====== TASK DATA ======

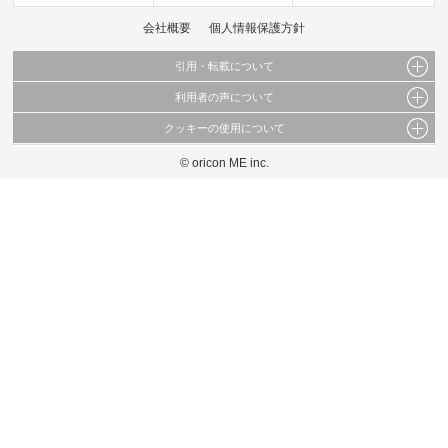
会社概要
個人情報保護方針
引用・転載について
利用者の声について
当サイトで公開されている情報（文字、写真、イラスト、画像データ等）及びこれらの配
置・編集および構造などについての著作権は株式会社oricon MEに帰属しております。
クッキーの使用について
当サイトに掲載している内容はすべてサービスの利用者が提出された見解・感想です。
これらの情報を権利者の許可なく無断転載・複製などの二次利用を行うことは固く禁じて
弊社が内容について正確性を含め一切保証するものではありません。
おります。
© oricon ME inc.
このサイトでは Cookie を使用して、ユーザーに合わせたコンテンツや広告の表示、ソー
弊社の見解・ 意見ではないことをご理解いただいた上でご覧ください。
シャル メディア機能の提供、広告の表示回数やクリック数の測定を行っています。
また、ユーザーによるサイトの利用状況についても情報を収集し、ソーシャル メディア
や広告配信、データ解析の各パートナーに提供しています。
各パートナーは、この情報とユーザーが各パートナーに提供した他の情報や、ユーザーが
各パートナーのサービスを使用したときに収集した他の情報を組み合わせて使用すること
があります。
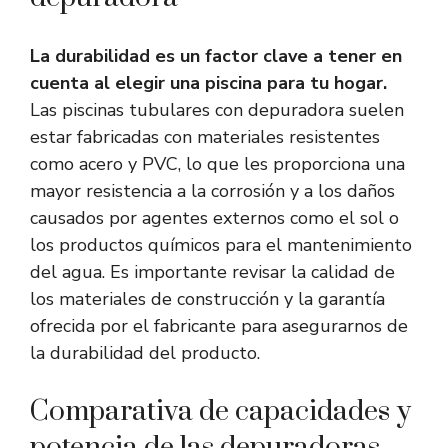
La durabilidad es un factor clave a tener en
cuenta al elegir una piscina para tu hogar.
Las piscinas tubulares con depuradora suelen
estar fabricadas con materiales resistentes
como acero y PVC, lo que les proporciona una
mayor resistencia a la corrosión y a los daños
causados por agentes externos como el sol o
los productos químicos para el mantenimiento
del agua. Es importante revisar la calidad de
los materiales de construcción y la garantía
ofrecida por el fabricante para asegurarnos de
la durabilidad del producto.
Comparativa de capacidades y
potencia de las depuradoras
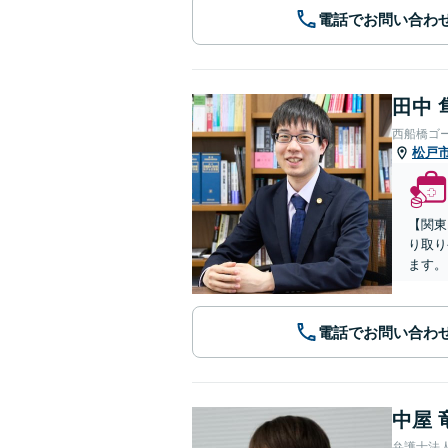
電話でお問い合わ
田中 
西船橋ゴ
松戸
【関東
り取り
ます。
電話でお問い合わ
中屋 
弁護士法人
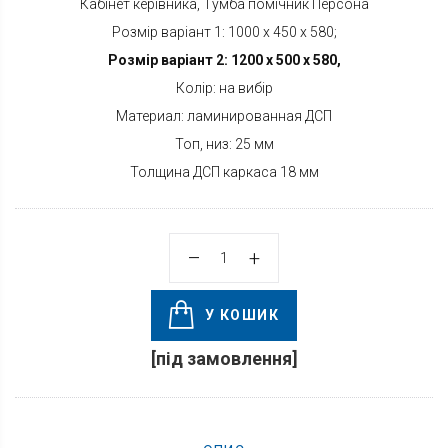
Кабінет керівника, Тумба помічник Персона
Розмір варіант 1: 1000 х 450 х 580;
Розмір варіант 2: 1200 х 500 х 580,
Колір: на вибір
Материал: ламинированная ДСП
Топ, низ: 25 мм
Толщина ДСП каркаса 18 мм
У КОШИК
[під замовлення]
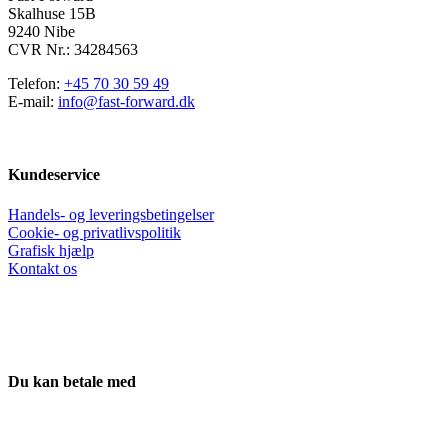
Skalhuse 15B
9240 Nibe
CVR Nr.: 34284563
Telefon:
+45 70 30 59 49
E-mail:
info@fast-forward.dk
Kundeservice
Handels- og leveringsbetingelser
Cookie- og privatlivspolitik
Grafisk hjælp
Kontakt os
Du kan betale med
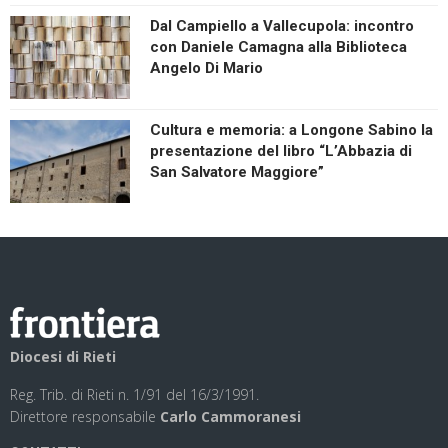
Dal Campiello a Vallecupola: incontro
con Daniele Camagna alla Biblioteca
Angelo Di Mario
Cultura e memoria: a Longone Sabino la
presentazione del libro “L’Abbazia di
San Salvatore Maggiore”
Diocesi di Rieti
Reg. Trib. di Rieti n. 1/91 del 16/3/1991.
Direttore responsabile
Carlo Cammoranesi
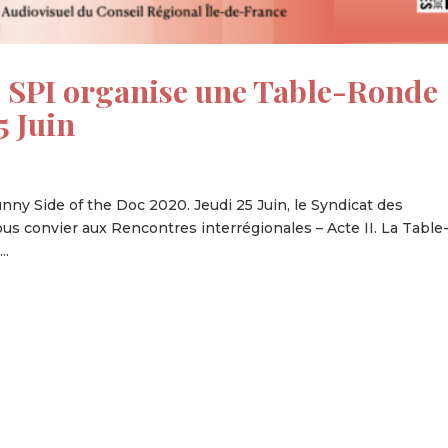
 SPI organise une Table-Ronde
5 Juin
unny Side of the Doc 2020. Jeudi 25 Juin, le Syndicat des
us convier aux Rencontres interrégionales – Acte II. La Table
..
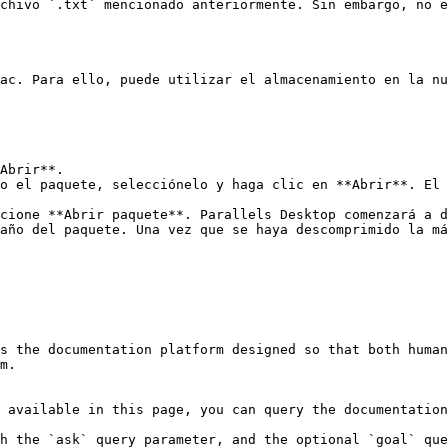
ac. Para ello, puede utilizar el almacenamiento en la nu
Abrir**.

o el paquete, selecciónelo y haga clic en **Abrir**. El 
cione **Abrir paquete**. Parallels Desktop comenzará a d
año del paquete. Una vez que se haya descomprimido la má
s the documentation platform designed so that both human
m.

 available in this page, you can query the documentation
h the `ask` query parameter, and the optional `goal` que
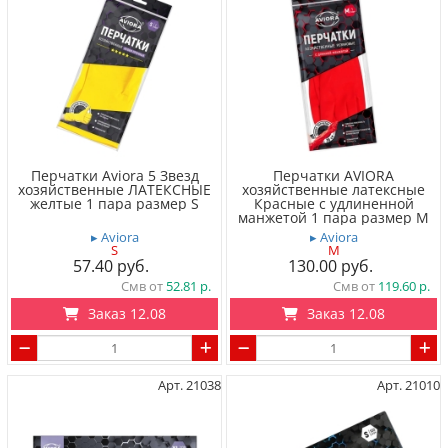
Перчатки Aviora 5 Звезд
Перчатки AVIORA
хозяйственные ЛАТЕКСНЫЕ
хозяйственные латексные
желтые 1 пара размер S
Красные с удлиненной
манжетой 1 пара размер M
▸ Aviora
▸ Aviora
S
M
57.40
130.00
Смв от
52.81
Смв от
119.60
Заказ 12.08
Заказ 12.08
Арт. 21038
Арт. 21010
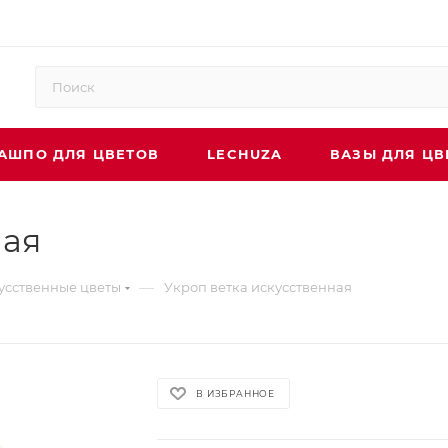
АШПО ДЛЯ ЦВЕТОВ
LECHUZA
ВАЗЫ ДЛЯ ЦВ
ная
—
усственные цветы
Укроп ветка искусственная
В ИЗБРАННОЕ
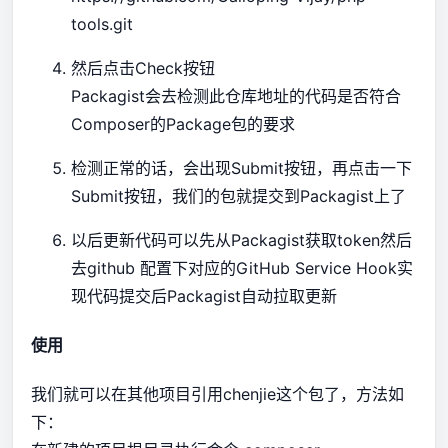
tools.git
然后点击Check按钮
Packagist会去检测此仓库地址的代码是否符合
Composer的Package包的要求
检测正常的话，会出现Submit按钮，再点击一下
Submit按钮，我们的包就提交到Packagist上了
以后更新代码可以先从Packagist获取token然后
去github 配置下对应的GitHub Service Hook实
现代码提交后Packagist自动拉取更新
使用
我们就可以在其他项目引用chenjie这个包了，方法如
下：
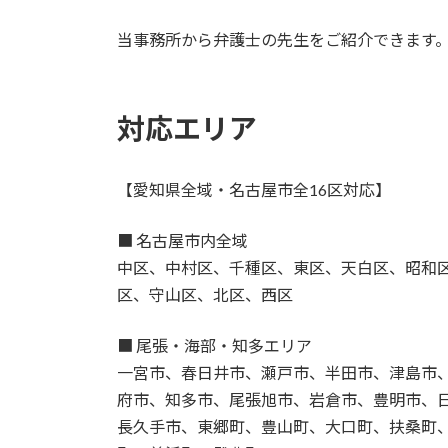
当事務所から弁護士の先生をご紹介できます
対応エリア
【愛知県全域・名古屋市全16区対応】
■ 名古屋市内全域
中区、中村区、千種区、東区、天白区、昭和
区、守山区、北区、西区
■ 尾張・海部・知多エリア
一宮市、春日井市、瀬戸市、半田市、津島市
府市、知多市、尾張旭市、岩倉市、豊明市、
長久手市、東郷町、豊山町、大口町、扶桑町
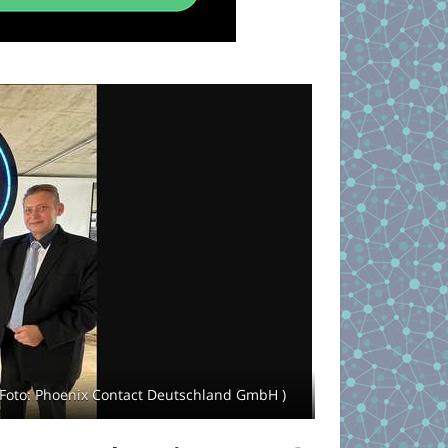
 (Foto: Phoenix Contact Deutschland GmbH )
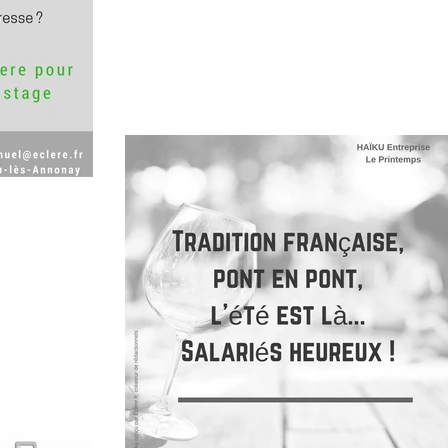
L’agence Eclere vous propose un accompagnem
de votre entreprise dans sa présence en ligne. L
formation vous permet d’apprendre la manièr
agiaire !
offres de stage
n digitale.
de communicat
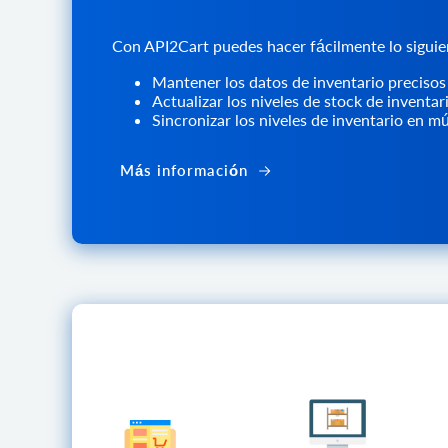
Con API2Cart puedes hacer fácilmente lo siguie
Mantener los datos de inventario precisos
Actualizar los niveles de stock de inventar
Sincronizar los niveles de inventario en m
Más información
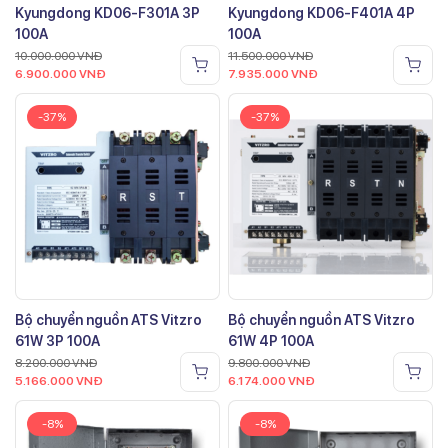
Kyungdong KD06-F301A 3P
Kyungdong KD06-F401A 4P
100A
100A
10.000.000
VNĐ
11.500.000
VNĐ
6.900.000
VNĐ
7.935.000
VNĐ
-37%
-37%
Bộ chuyển nguồn ATS Vitzro
Bộ chuyển nguồn ATS Vitzro
61W 3P 100A
61W 4P 100A
8.200.000
VNĐ
9.800.000
VNĐ
5.166.000
VNĐ
6.174.000
VNĐ
-8%
-8%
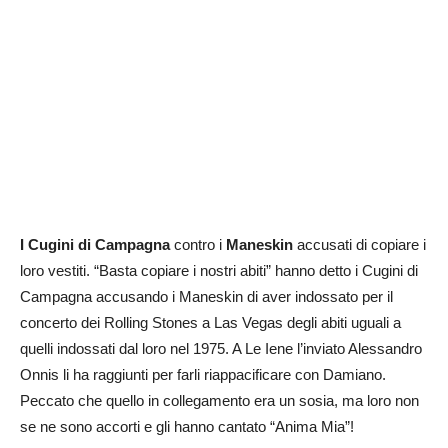
I Cugini di Campagna
contro i
Maneskin
accusati di copiare i
loro vestiti. “Basta copiare i nostri abiti” hanno detto i Cugini di
Campagna accusando i Maneskin di aver indossato per il
concerto dei Rolling Stones a Las Vegas degli abiti uguali a
quelli indossati dal loro nel 1975. A Le Iene l’inviato Alessandro
Onnis li ha raggiunti per farli riappacificare con Damiano.
Peccato che quello in collegamento era un sosia, ma loro non
se ne sono accorti e gli hanno cantato “Anima Mia”!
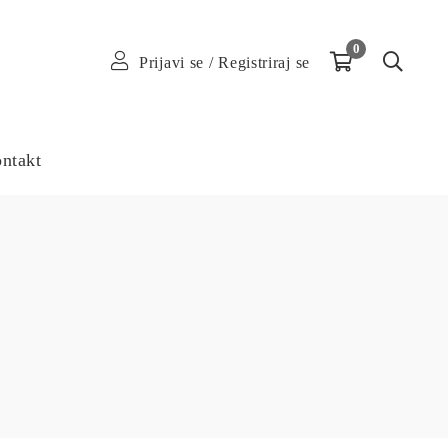
0
Prijavi se
/
Registriraj se
ntakt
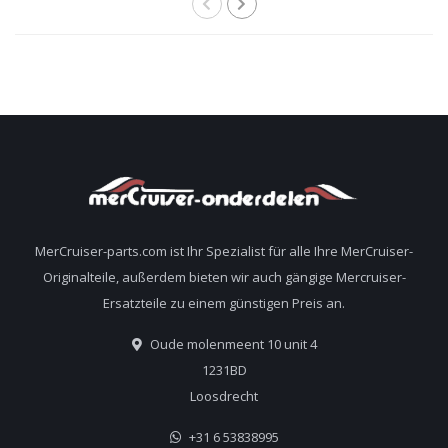
MerCruiser-parts.com ist Ihr Spezialist für alle Ihre MerCruiser-
Originalteile, außerdem bieten wir auch gängige Mercruiser-
Ersatzteile zu einem günstigen Preis an.
Oude molenmeent 10 unit 4
1231BD
Loosdrecht
+31 6 53838995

======

*YOUR GOAL*: Please reproduce the entries from above exactly; images are not part of the copy.

*EXERCISE ANSWER*:
会社概要
個人情報保護方針
引用・転載について
利用者の声について
当サイトで公開されている情報（文字、写真、イラスト、画像データ等）及びこれらの配
置・編集および構造などについての著作権は株式会社oricon MEに帰属しております。
クッキーの使用について
当サイトに掲載している内容はすべてサービスの利用者が提出された見解・感想です。
これらの情報を権利者の許可なく無断転載・複製などの二次利用を行うことは固く禁じて
弊社が内容について正確性を含め一切保証するものではありません。
おります。
© oricon ME inc.
このサイトでは Cookie を使用して、ユーザーに合わせたコンテンツや広告の表示、ソー
弊社の見解・ 意見ではないことをご理解いただいた上でご覧ください。
シャル メディア機能の提供、広告の表示回数やクリック数の測定を行っています。
また、ユーザーによるサイトの利用状況についても情報を収集し、ソーシャル メディア
や広告配信、データ解析の各パートナーに提供しています。
各パートナーは、この情報とユーザーが各パートナーに提供した他の情報や、ユーザーが
各パートナーのサービスを使用したときに収集した他の情報を組み合わせて使用すること
があります。
La durabilidad es un factor clave a tener en
cuenta al elegir una piscina para tu hogar.
Las piscinas tubulares con depuradora suelen
estar fabricadas con materiales resistentes
como acero y PVC, lo que les proporciona una
mayor resistencia a la corrosión y a los daños
causados por agentes externos como el sol o
los productos químicos para el mantenimiento
del agua. Es importante revisar la calidad de
los materiales de construcción y la garantía
ofrecida por el fabricante para asegurarnos de
la durabilidad del producto.
Comparativa de capacidades y
potencia de las depuradoras
電話でお問い合わ
田中 
西船橋ゴ
松戸
【関東
り取り
ます。
電話でお問い合わ
中屋 
弁護士法人
Кабінет керівника, Тумба помічник Персона
Розмір варіант 1: 1000 х 450 х 580;
Розмір варіант 2: 1200 х 500 х 580,
Колір: на вибір
Материал: ламинированная ДСП
Топ, низ: 25 мм
Толщина ДСП каркаса 18 мм
У КОШИК
[під замовлення]
Skalhuse 15B
9240 Nibe
CVR Nr.: 34284563
Telefon:
+45 70 30 59 49
E-mail:
info@fast-forward.dk
Kundeservice
Handels- og leveringsbetingelser
Cookie- og privatlivspolitik
Grafisk hjælp
Kontakt os
Du kan betale med
Dal Campiello a Vallecupola: incontro
con Daniele Camagna alla Biblioteca
Angelo Di Mario
Cultura e memoria: a Longone Sabino la
presentazione del libro “L’Abbazia di
San Salvatore Maggiore”
Diocesi di Rieti
Reg. Trib. di Rieti n. 1/91 del 16/3/1991.
Direttore responsabile
Carlo Cammoranesi
 SPI organise une Table-Ronde
5 Juin
unny Side of the Doc 2020. Jeudi 25 Juin, le Syndicat des
us convier aux Rencontres interrégionales – Acte II. La Table
..
ac. Para ello, puede utilizar el almacenamiento en la nu
Abrir**.

o el paquete, selecciónelo y haga clic en **Abrir**. El 
cione **Abrir paquete**. Parallels Desktop comenzará a d
año del paquete. Una vez que se haya descomprimido la má
s the documentation platform designed so that both human
m.

 available in this page, you can query the documentation
h the `ask` query parameter, and the optional `goal` que
Перчатки Aviora 5 Звезд
Перчатки AVIORA
хозяйственные ЛАТЕКСНЫЕ
хозяйственные латексные
желтые 1 пара размер S
Красные с удлиненной
манжетой 1 пара размер M
▸ Aviora
▸ Aviora
S
M
57.40
130.00
Смв от
52.81
Смв от
119.60
Заказ 12.08
Заказ 12.08
Арт. 21038
Арт. 21010
АШПО ДЛЯ ЦВЕТОВ
LECHUZA
ВАЗЫ ДЛЯ ЦВ
ная
—
усственные цветы
Укроп ветка искусственная
В ИЗБРАННОЕ
tools.git
然后点击Check按钮
Packagist会去检测此仓库地址的代码是否符合
Composer的Package包的要求
检测正常的话，会出现Submit按钮，再点击一下
Submit按钮，我们的包就提交到Packagist上了
以后更新代码可以先从Packagist获取token然后
去github 配置下对应的GitHub Service Hook实
现代码提交后Packagist自动拉取更新
使用
我们就可以在其他项目引用chenjie这个包了，方法如
下：
当事務所から弁護士の先生をご紹介できます
対応エリア
【愛知県全域・名古屋市全16区対応】
■ 名古屋市内全域
中区、中村区、千種区、東区、天白区、昭和
区、守山区、北区、西区
■ 尾張・海部・知多エリア
一宮市、春日井市、瀬戸市、半田市、津島市
府市、知多市、尾張旭市、岩倉市、豊明市、
長久手市、東郷町、豊山町、大口町、扶桑町
 (Foto: Phoenix Contact Deutschland GmbH )
L’agence Eclere vous propose un accompagnem
de votre entreprise dans sa présence en ligne. L
formation vous permet d’apprendre la manièr
agiaire !
offres de stage
n digitale.
de communicat
Con API2Cart puedes hacer fácilmente lo siguie
Mantener los datos de inventario precisos
Actualizar los niveles de stock de inventar
Sincronizar los niveles de inventario en m
Más información
Kyungdong KD06-F301A 3P
Kyungdong KD06-F401A 4P
100A
100A
10.000.000
VNĐ
11.500.000
VNĐ
6.900.000
VNĐ
7.935.000
VNĐ
-37%
-37%
Bộ chuyển nguồn ATS Vitzro
Bộ chuyển nguồn ATS Vitzro
61W 3P 100A
61W 4P 100A
8.200.000
VNĐ
9.800.000
VNĐ
5.166.000
VNĐ
6.174.000
VNĐ
-8%
-8%
I Cugini di Campagna
contro i
Maneskin
accusati di copiare i
loro vestiti. “Basta copiare i nostri abiti” hanno detto i Cugini di
Campagna accusando i Maneskin di aver indossato per il
concerto dei Rolling Stones a Las Vegas degli abiti uguali a
quelli indossati dal loro nel 1975. A Le Iene l’inviato Alessandro
Onnis li ha raggiunti per farli riappacificare con Damiano.
Peccato che quello in collegamento era un sosia, ma loro non
se ne sono accorti e gli hanno cantato “Anima Mia”!
0
Prijavi se
/
Registriraj se
ntakt
MerCruiser-parts.com ist Ihr Spezialist für alle Ihre MerCruiser-
Originalteile, außerdem bieten wir auch gängige Mercruiser-
Ersatzteile zu einem günstigen Preis an.
Oude molenmeent 10 unit 4
1231BD
Loosdrecht
+31 6 53838995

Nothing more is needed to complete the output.